• **Given data**:
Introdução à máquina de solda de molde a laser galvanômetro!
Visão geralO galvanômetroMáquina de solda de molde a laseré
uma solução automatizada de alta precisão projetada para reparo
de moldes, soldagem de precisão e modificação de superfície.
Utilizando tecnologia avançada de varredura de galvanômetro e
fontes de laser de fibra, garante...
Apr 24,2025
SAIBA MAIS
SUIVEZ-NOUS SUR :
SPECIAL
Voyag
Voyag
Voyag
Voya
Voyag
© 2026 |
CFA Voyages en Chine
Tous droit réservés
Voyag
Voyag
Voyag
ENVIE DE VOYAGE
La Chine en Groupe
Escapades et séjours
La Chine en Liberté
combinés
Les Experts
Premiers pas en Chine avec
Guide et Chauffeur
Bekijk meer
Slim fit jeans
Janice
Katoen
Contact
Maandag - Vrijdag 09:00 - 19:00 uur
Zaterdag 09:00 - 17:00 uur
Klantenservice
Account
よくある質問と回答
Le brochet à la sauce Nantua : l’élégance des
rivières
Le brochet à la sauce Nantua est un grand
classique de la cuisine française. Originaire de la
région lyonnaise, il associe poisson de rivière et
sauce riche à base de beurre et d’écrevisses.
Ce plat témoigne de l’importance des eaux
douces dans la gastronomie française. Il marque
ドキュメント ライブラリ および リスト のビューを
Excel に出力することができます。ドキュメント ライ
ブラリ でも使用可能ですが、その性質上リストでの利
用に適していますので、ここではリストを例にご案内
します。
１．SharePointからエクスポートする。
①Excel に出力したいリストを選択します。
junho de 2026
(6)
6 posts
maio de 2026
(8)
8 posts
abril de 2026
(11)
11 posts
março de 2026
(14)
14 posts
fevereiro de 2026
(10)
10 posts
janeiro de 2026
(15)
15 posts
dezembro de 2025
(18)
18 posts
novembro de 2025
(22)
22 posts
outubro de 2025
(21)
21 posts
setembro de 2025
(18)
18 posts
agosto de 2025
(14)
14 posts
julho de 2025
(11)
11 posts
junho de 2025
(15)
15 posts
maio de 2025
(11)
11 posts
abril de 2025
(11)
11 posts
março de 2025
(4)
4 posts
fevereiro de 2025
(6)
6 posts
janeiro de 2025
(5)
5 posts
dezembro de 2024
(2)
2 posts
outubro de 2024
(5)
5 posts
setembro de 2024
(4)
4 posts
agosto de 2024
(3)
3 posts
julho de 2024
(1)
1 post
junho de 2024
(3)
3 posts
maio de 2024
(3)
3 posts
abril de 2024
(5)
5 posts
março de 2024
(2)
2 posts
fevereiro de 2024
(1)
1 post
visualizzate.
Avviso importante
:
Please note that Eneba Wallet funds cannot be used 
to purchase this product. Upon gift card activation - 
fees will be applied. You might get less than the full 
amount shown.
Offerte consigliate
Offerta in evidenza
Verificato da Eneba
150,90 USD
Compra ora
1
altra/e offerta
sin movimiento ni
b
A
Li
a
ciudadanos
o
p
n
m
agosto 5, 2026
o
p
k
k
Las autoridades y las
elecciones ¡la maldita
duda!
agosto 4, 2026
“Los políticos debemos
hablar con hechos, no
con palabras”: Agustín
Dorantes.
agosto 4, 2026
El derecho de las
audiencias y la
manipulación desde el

• **Exercise details**:
Look through the entries above, find each line containing "Chine", and copy it.

• **Finished task**:
CFA Voyages en Chine
La Chine en Groupe
La Chine en Liberté
Premiers pas en Chine avec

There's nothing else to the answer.